[Start of section]
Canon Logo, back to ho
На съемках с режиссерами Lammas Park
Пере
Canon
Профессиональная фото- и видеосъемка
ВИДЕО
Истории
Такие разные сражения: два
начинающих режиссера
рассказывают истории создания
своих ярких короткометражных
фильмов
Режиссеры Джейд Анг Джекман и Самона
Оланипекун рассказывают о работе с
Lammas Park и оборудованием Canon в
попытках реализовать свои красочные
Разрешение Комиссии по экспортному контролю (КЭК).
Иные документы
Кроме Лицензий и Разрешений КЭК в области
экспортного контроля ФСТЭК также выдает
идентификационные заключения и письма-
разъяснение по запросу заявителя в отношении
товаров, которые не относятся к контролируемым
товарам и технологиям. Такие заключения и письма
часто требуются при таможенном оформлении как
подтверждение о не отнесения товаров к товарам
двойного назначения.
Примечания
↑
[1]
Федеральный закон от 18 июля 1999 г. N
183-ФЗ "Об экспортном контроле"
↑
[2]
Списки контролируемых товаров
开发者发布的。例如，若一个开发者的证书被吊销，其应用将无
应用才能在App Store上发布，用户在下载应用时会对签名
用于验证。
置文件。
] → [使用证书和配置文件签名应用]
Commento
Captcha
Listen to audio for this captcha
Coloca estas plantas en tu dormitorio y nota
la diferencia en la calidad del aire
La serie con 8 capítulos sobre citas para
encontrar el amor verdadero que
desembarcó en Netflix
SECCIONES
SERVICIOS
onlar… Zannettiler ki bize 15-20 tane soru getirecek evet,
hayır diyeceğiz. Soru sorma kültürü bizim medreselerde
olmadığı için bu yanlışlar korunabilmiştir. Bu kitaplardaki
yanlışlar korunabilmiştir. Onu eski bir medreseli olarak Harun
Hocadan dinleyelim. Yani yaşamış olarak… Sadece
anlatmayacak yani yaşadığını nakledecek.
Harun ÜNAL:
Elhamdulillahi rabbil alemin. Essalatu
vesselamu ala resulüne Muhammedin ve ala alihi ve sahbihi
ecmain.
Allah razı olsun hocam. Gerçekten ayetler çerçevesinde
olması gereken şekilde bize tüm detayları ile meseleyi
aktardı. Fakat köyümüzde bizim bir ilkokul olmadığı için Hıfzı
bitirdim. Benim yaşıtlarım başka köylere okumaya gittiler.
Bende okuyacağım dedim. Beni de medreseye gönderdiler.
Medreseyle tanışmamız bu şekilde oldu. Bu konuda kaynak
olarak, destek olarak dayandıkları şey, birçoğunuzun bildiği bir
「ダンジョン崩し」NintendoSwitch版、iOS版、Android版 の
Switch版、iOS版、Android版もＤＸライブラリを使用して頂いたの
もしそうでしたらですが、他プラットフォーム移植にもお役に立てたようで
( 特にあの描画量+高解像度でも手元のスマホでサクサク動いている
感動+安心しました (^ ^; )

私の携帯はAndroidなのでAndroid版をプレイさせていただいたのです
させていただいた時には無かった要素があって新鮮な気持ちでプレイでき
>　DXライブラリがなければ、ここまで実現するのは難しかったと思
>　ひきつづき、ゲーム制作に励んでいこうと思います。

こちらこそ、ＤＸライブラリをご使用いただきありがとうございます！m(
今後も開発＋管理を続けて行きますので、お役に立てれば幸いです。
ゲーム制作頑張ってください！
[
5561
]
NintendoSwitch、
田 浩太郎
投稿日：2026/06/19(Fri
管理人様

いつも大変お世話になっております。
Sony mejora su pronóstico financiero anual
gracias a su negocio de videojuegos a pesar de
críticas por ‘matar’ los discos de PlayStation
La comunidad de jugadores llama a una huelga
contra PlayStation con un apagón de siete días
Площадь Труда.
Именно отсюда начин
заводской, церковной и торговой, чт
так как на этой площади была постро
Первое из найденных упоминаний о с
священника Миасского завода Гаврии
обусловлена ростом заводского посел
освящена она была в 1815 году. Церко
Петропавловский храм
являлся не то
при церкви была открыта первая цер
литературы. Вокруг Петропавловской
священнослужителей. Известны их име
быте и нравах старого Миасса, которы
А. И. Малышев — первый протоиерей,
[End of section]
[Task] Nothing in the data may be left out; copy every line exactly.

[Completed task]
Canon Logo, back to ho
На съемках с режиссерами Lammas Park
Пере
Canon
Профессиональная фото- и видеосъемка
ВИДЕО
Истории
Такие разные сражения: два
начинающих режиссера
рассказывают истории создания
своих ярких короткометражных
фильмов
Режиссеры Джейд Анг Джекман и Самона
Оланипекун рассказывают о работе с
Lammas Park и оборудованием Canon в
попытках реализовать свои красочные
Разрешение Комиссии по экспортному контролю (КЭК).
Иные документы
Кроме Лицензий и Разрешений КЭК в области
экспортного контроля ФСТЭК также выдает
идентификационные заключения и письма-
разъяснение по запросу заявителя в отношении
товаров, которые не относятся к контролируемым
товарам и технологиям. Такие заключения и письма
часто требуются при таможенном оформлении как
подтверждение о не отнесения товаров к товарам
двойного назначения.
Примечания
↑
[1]
Федеральный закон от 18 июля 1999 г. N
183-ФЗ "Об экспортном контроле"
↑
[2]
Списки контролируемых товаров
开发者发布的。例如，若一个开发者的证书被吊销，其应用将无
应用才能在App Store上发布，用户在下载应用时会对签名
用于验证。
置文件。
] → [使用证书和配置文件签名应用]
Commento
Captcha
Listen to audio for this captcha
Coloca estas plantas en tu dormitorio y nota
la diferencia en la calidad del aire
La serie con 8 capítulos sobre citas para
encontrar el amor verdadero que
desembarcó en Netflix
SECCIONES
SERVICIOS
onlar… Zannettiler ki bize 15-20 tane soru getirecek evet,
hayır diyeceğiz. Soru sorma kültürü bizim medreselerde
olmadığı için bu yanlışlar korunabilmiştir. Bu kitaplardaki
yanlışlar korunabilmiştir. Onu eski bir medreseli olarak Harun
Hocadan dinleyelim. Yani yaşamış olarak… Sadece
anlatmayacak yani yaşadığını nakledecek.
Harun ÜNAL:
Elhamdulillahi rabbil alemin. Essalatu
vesselamu ala resulüne Muhammedin ve ala alihi ve sahbihi
ecmain.
Allah razı olsun hocam. Gerçekten ayetler çerçevesinde
olması gereken şekilde bize tüm detayları ile meseleyi
aktardı. Fakat köyümüzde bizim bir ilkokul olmadığı için Hıfzı
bitirdim. Benim yaşıtlarım başka köylere okumaya gittiler.
Bende okuyacağım dedim. Beni de medreseye gönderdiler.
Medreseyle tanışmamız bu şekilde oldu. Bu konuda kaynak
olarak, destek olarak dayandıkları şey, birçoğunuzun bildiği bir
「ダンジョン崩し」NintendoSwitch版、iOS版、Android版 の
Switch版、iOS版、Android版もＤＸライブラリを使用して頂いたの
もしそうでしたらですが、他プラットフォーム移植にもお役に立てたようで
( 特にあの描画量+高解像度でも手元のスマホでサクサク動いている
感動+安心しました (^ ^; )

私の携帯はAndroidなのでAndroid版をプレイさせていただいたのです
させていただいた時には無かった要素があって新鮮な気持ちでプレイでき
>　DXライブラリがなければ、ここまで実現するのは難しかったと思
>　ひきつづき、ゲーム制作に励んでいこうと思います。

こちらこそ、ＤＸライブラリをご使用いただきありがとうございます！m(
今後も開発＋管理を続けて行きますので、お役に立てれば幸いです。
ゲーム制作頑張ってください！
[
5561
]
NintendoSwitch、
田 浩太郎
投稿日：2026/06/19(Fri
管理人様

いつも大変お世話になっております。
Sony mejora su pronóstico financiero anual
gracias a su negocio de videojuegos a pesar de
críticas por ‘matar’ los discos de PlayStation
La comunidad de jugadores llama a una huelga
contra PlayStation con un apagón de siete días
Площадь Труда.
Именно отсюда начин
заводской, церковной и торговой, чт
так как на этой площади была постро
Первое из найденных упоминаний о с
священника Миасского завода Гаврии
обусловлена ростом заводского посел
освящена она была в 1815 году. Церко
Петропавловский храм
являлся не то
при церкви была открыта первая цер
литературы. Вокруг Петропавловской
священнослужителей. Известны их име
быте и нравах старого Миасса, которы
А. И. Малышев — первый протоиерей,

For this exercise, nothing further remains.